Every record must appear in your copy exactly as written, with no pictures.

=== Section Start ===

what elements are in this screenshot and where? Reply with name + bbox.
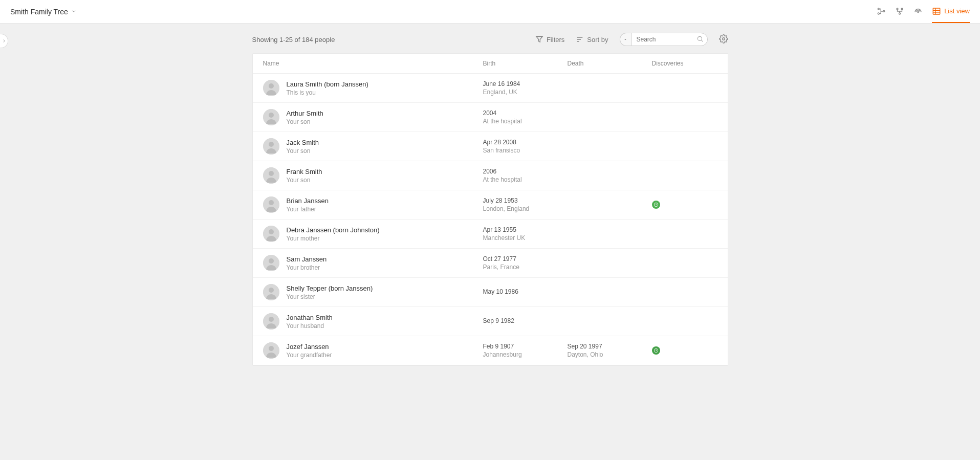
table-row[interactable]: Jonathan SmithYour husbandSep 9 1982 bbox=[253, 307, 728, 336]
person-relation: Your brother bbox=[287, 264, 327, 271]
svg-point-26 bbox=[269, 171, 274, 176]
death-place: Dayton, Ohio bbox=[568, 351, 652, 358]
birth-date: May 10 1986 bbox=[483, 288, 568, 295]
birth-place: At the hospital bbox=[483, 118, 568, 125]
svg-point-22 bbox=[269, 113, 274, 118]
main-content: Showing 1-25 of 184 people Filters Sort … bbox=[252, 24, 728, 366]
person-relation: Your grandfather bbox=[287, 352, 332, 359]
avatar bbox=[263, 313, 279, 330]
birth-date: June 16 1984 bbox=[483, 80, 568, 87]
tree-selector[interactable]: Smith Family Tree bbox=[10, 8, 76, 16]
birth-date: July 28 1953 bbox=[483, 197, 568, 204]
list-settings-button[interactable] bbox=[719, 34, 728, 45]
table-row[interactable]: Debra Janssen (born Johnston)Your mother… bbox=[253, 220, 728, 249]
view-switcher: List view bbox=[877, 1, 970, 23]
person-name: Brian Janssen bbox=[287, 197, 329, 205]
birth-place: San fransisco bbox=[483, 147, 568, 154]
showing-count: Showing 1-25 of 184 people bbox=[252, 36, 335, 43]
search-wrap bbox=[620, 33, 708, 46]
svg-point-6 bbox=[918, 11, 919, 12]
svg-point-37 bbox=[269, 317, 274, 322]
search-input[interactable] bbox=[631, 33, 708, 46]
svg-point-20 bbox=[269, 83, 274, 89]
person-name: Frank Smith bbox=[287, 168, 322, 176]
avatar bbox=[263, 109, 279, 125]
svg-point-4 bbox=[901, 8, 903, 10]
avatar bbox=[263, 167, 279, 184]
svg-point-28 bbox=[269, 200, 274, 205]
birth-place: Manchester UK bbox=[483, 234, 568, 242]
birth-date: Oct 27 1977 bbox=[483, 255, 568, 262]
birth-place: Paris, France bbox=[483, 264, 568, 271]
birth-place: London, England bbox=[483, 205, 568, 212]
header-discoveries[interactable]: Discoveries bbox=[652, 60, 717, 67]
birth-place: England, UK bbox=[483, 89, 568, 96]
person-relation: Your sister bbox=[287, 293, 373, 300]
svg-point-1 bbox=[878, 13, 879, 14]
table-row[interactable]: Jozef JanssenYour grandfatherFeb 9 1907J… bbox=[253, 336, 728, 365]
avatar bbox=[263, 342, 279, 359]
table-row[interactable]: Shelly Tepper (born Janssen)Your sisterM… bbox=[253, 278, 728, 307]
header-birth[interactable]: Birth bbox=[483, 60, 568, 67]
list-view-button[interactable]: List view bbox=[932, 1, 970, 23]
avatar bbox=[263, 196, 279, 213]
person-relation: Your son bbox=[287, 118, 323, 125]
person-relation: Your son bbox=[287, 147, 319, 155]
family-view-button[interactable] bbox=[895, 1, 904, 23]
birth-place: Johannesburg bbox=[483, 351, 568, 358]
svg-point-35 bbox=[269, 288, 274, 293]
chevron-down-icon bbox=[71, 8, 76, 15]
table-row[interactable]: Frank SmithYour son2006At the hospital bbox=[253, 161, 728, 190]
birth-date: 2004 bbox=[483, 109, 568, 117]
avatar bbox=[263, 255, 279, 271]
people-table: Name Birth Death Discoveries Laura Smith… bbox=[252, 53, 728, 366]
top-bar: Smith Family Tree List view bbox=[0, 0, 980, 24]
person-name: Laura Smith (born Janssen) bbox=[287, 80, 368, 88]
person-relation: This is you bbox=[287, 89, 368, 96]
table-row[interactable]: Brian JanssenYour fatherJuly 28 1953Lond… bbox=[253, 190, 728, 220]
person-name: Jozef Janssen bbox=[287, 343, 332, 351]
search-type-dropdown[interactable] bbox=[620, 33, 631, 46]
sortby-button[interactable]: Sort by bbox=[576, 35, 608, 43]
person-relation: Your husband bbox=[287, 322, 333, 330]
discovery-badge[interactable] bbox=[652, 201, 660, 209]
table-row[interactable]: Jack SmithYour sonApr 28 2008San fransis… bbox=[253, 132, 728, 161]
fan-view-button[interactable] bbox=[913, 1, 923, 23]
header-name[interactable]: Name bbox=[263, 60, 483, 67]
person-name: Arthur Smith bbox=[287, 109, 323, 117]
svg-point-5 bbox=[899, 13, 901, 14]
person-name: Sam Janssen bbox=[287, 255, 327, 263]
person-relation: Your mother bbox=[287, 235, 380, 242]
person-relation: Your father bbox=[287, 206, 329, 213]
avatar bbox=[263, 226, 279, 242]
svg-marker-11 bbox=[536, 37, 542, 42]
svg-point-3 bbox=[897, 8, 898, 10]
filters-label: Filters bbox=[547, 36, 564, 43]
birth-date: Apr 13 1955 bbox=[483, 226, 568, 233]
table-row[interactable]: Arthur SmithYour son2004At the hospital bbox=[253, 103, 728, 132]
table-row[interactable]: Laura Smith (born Janssen)This is youJun… bbox=[253, 74, 728, 103]
birth-date: Sep 9 1982 bbox=[483, 317, 568, 324]
person-name: Jonathan Smith bbox=[287, 314, 333, 321]
discovery-badge[interactable] bbox=[652, 346, 660, 355]
sidebar-expand-button[interactable] bbox=[0, 34, 8, 48]
person-relation: Your son bbox=[287, 177, 322, 184]
list-view-label: List view bbox=[944, 7, 970, 15]
header-death[interactable]: Death bbox=[568, 60, 652, 67]
avatar bbox=[263, 284, 279, 300]
svg-point-33 bbox=[269, 258, 274, 264]
filters-button[interactable]: Filters bbox=[535, 35, 564, 43]
svg-marker-15 bbox=[624, 39, 626, 40]
tree-title: Smith Family Tree bbox=[10, 8, 68, 16]
svg-point-24 bbox=[269, 142, 274, 147]
svg-point-2 bbox=[883, 10, 885, 12]
birth-date: Feb 9 1907 bbox=[483, 343, 568, 350]
pedigree-view-button[interactable] bbox=[877, 1, 886, 23]
table-row[interactable]: Sam JanssenYour brotherOct 27 1977Paris,… bbox=[253, 249, 728, 278]
death-date: Sep 20 1997 bbox=[568, 343, 652, 350]
svg-point-31 bbox=[269, 229, 274, 234]
svg-point-18 bbox=[722, 37, 725, 40]
birth-place: At the hospital bbox=[483, 176, 568, 183]
table-header: Name Birth Death Discoveries bbox=[253, 54, 728, 74]
sortby-label: Sort by bbox=[587, 36, 608, 43]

=== Section End ===

→ **YOUR RESPONSE**:
what elements are in this screenshot and where? Reply with name + bbox.
table-row[interactable]: Jonathan SmithYour husbandSep 9 1982 bbox=[253, 307, 728, 336]
person-relation: Your brother bbox=[287, 264, 327, 271]
svg-point-26 bbox=[269, 171, 274, 176]
death-place: Dayton, Ohio bbox=[568, 351, 652, 358]
birth-date: May 10 1986 bbox=[483, 288, 568, 295]
birth-place: At the hospital bbox=[483, 118, 568, 125]
svg-point-22 bbox=[269, 113, 274, 118]
main-content: Showing 1-25 of 184 people Filters Sort … bbox=[252, 24, 728, 366]
person-relation: Your grandfather bbox=[287, 352, 332, 359]
avatar bbox=[263, 313, 279, 330]
birth-date: June 16 1984 bbox=[483, 80, 568, 87]
tree-selector[interactable]: Smith Family Tree bbox=[10, 8, 76, 16]
birth-date: July 28 1953 bbox=[483, 197, 568, 204]
list-settings-button[interactable] bbox=[719, 34, 728, 45]
table-row[interactable]: Debra Janssen (born Johnston)Your mother… bbox=[253, 220, 728, 249]
view-switcher: List view bbox=[877, 1, 970, 23]
person-name: Brian Janssen bbox=[287, 197, 329, 205]
birth-place: San fransisco bbox=[483, 147, 568, 154]
showing-count: Showing 1-25 of 184 people bbox=[252, 36, 335, 43]
search-wrap bbox=[620, 33, 708, 46]
svg-point-6 bbox=[918, 11, 919, 12]
svg-point-37 bbox=[269, 317, 274, 322]
search-input[interactable] bbox=[631, 33, 708, 46]
svg-point-20 bbox=[269, 83, 274, 89]
person-name: Frank Smith bbox=[287, 168, 322, 176]
avatar bbox=[263, 109, 279, 125]
svg-point-4 bbox=[901, 8, 903, 10]
avatar bbox=[263, 167, 279, 184]
svg-point-28 bbox=[269, 200, 274, 205]
birth-place: Manchester UK bbox=[483, 234, 568, 242]
birth-date: Oct 27 1977 bbox=[483, 255, 568, 262]
birth-place: Paris, France bbox=[483, 264, 568, 271]
birth-place: London, England bbox=[483, 205, 568, 212]
header-discoveries[interactable]: Discoveries bbox=[652, 60, 717, 67]
birth-place: England, UK bbox=[483, 89, 568, 96]
person-relation: Your sister bbox=[287, 293, 373, 300]
svg-point-1 bbox=[878, 13, 879, 14]
table-row[interactable]: Jozef JanssenYour grandfatherFeb 9 1907J… bbox=[253, 336, 728, 365]
avatar bbox=[263, 342, 279, 359]
table-row[interactable]: Shelly Tepper (born Janssen)Your sisterM… bbox=[253, 278, 728, 307]
header-birth[interactable]: Birth bbox=[483, 60, 568, 67]
list-view-button[interactable]: List view bbox=[932, 1, 970, 23]
avatar bbox=[263, 196, 279, 213]
person-relation: Your son bbox=[287, 118, 323, 125]
person-relation: Your son bbox=[287, 147, 319, 155]
family-view-button[interactable] bbox=[895, 1, 904, 23]
birth-place: Johannesburg bbox=[483, 351, 568, 358]
svg-point-35 bbox=[269, 288, 274, 293]
chevron-down-icon bbox=[71, 8, 76, 15]
table-row[interactable]: Frank SmithYour son2006At the hospital bbox=[253, 161, 728, 190]
birth-date: 2004 bbox=[483, 109, 568, 117]
avatar bbox=[263, 255, 279, 271]
people-table: Name Birth Death Discoveries Laura Smith… bbox=[252, 53, 728, 366]
top-bar: Smith Family Tree List view bbox=[0, 0, 980, 24]
person-name: Laura Smith (born Janssen) bbox=[287, 80, 368, 88]
person-relation: This is you bbox=[287, 89, 368, 96]
table-row[interactable]: Brian JanssenYour fatherJuly 28 1953Lond… bbox=[253, 190, 728, 220]
person-name: Jozef Janssen bbox=[287, 343, 332, 351]
search-type-dropdown[interactable] bbox=[620, 33, 631, 46]
sortby-button[interactable]: Sort by bbox=[576, 35, 608, 43]
person-relation: Your husband bbox=[287, 322, 333, 330]
discovery-badge[interactable] bbox=[652, 201, 660, 209]
table-row[interactable]: Jack SmithYour sonApr 28 2008San fransis… bbox=[253, 132, 728, 161]
fan-view-button[interactable] bbox=[913, 1, 923, 23]
header-name[interactable]: Name bbox=[263, 60, 483, 67]
person-name: Arthur Smith bbox=[287, 109, 323, 117]
svg-point-5 bbox=[899, 13, 901, 14]
person-name: Sam Janssen bbox=[287, 255, 327, 263]
person-relation: Your mother bbox=[287, 235, 380, 242]
person-relation: Your father bbox=[287, 206, 329, 213]
avatar bbox=[263, 226, 279, 242]
svg-marker-11 bbox=[536, 37, 542, 42]
svg-point-3 bbox=[897, 8, 898, 10]
filters-label: Filters bbox=[547, 36, 564, 43]
birth-date: Apr 13 1955 bbox=[483, 226, 568, 233]
table-row[interactable]: Arthur SmithYour son2004At the hospital bbox=[253, 103, 728, 132]
table-row[interactable]: Laura Smith (born Janssen)This is youJun… bbox=[253, 74, 728, 103]
birth-date: Sep 9 1982 bbox=[483, 317, 568, 324]
person-name: Jonathan Smith bbox=[287, 314, 333, 321]
discovery-badge[interactable] bbox=[652, 346, 660, 355]
sidebar-expand-button[interactable] bbox=[0, 34, 8, 48]
person-relation: Your son bbox=[287, 177, 322, 184]
list-view-label: List view bbox=[944, 7, 970, 15]
header-death[interactable]: Death bbox=[568, 60, 652, 67]
avatar bbox=[263, 284, 279, 300]
svg-point-33 bbox=[269, 258, 274, 264]
filters-button[interactable]: Filters bbox=[535, 35, 564, 43]
svg-marker-15 bbox=[624, 39, 626, 40]
tree-title: Smith Family Tree bbox=[10, 8, 68, 16]
svg-point-24 bbox=[269, 142, 274, 147]
svg-point-2 bbox=[883, 10, 885, 12]
birth-date: Feb 9 1907 bbox=[483, 343, 568, 350]
pedigree-view-button[interactable] bbox=[877, 1, 886, 23]
table-row[interactable]: Sam JanssenYour brotherOct 27 1977Paris,… bbox=[253, 249, 728, 278]
death-date: Sep 20 1997 bbox=[568, 343, 652, 350]
svg-point-31 bbox=[269, 229, 274, 234]
svg-point-18 bbox=[722, 37, 725, 40]
birth-place: At the hospital bbox=[483, 176, 568, 183]
table-header: Name Birth Death Discoveries bbox=[253, 54, 728, 74]
sortby-label: Sort by bbox=[587, 36, 608, 43]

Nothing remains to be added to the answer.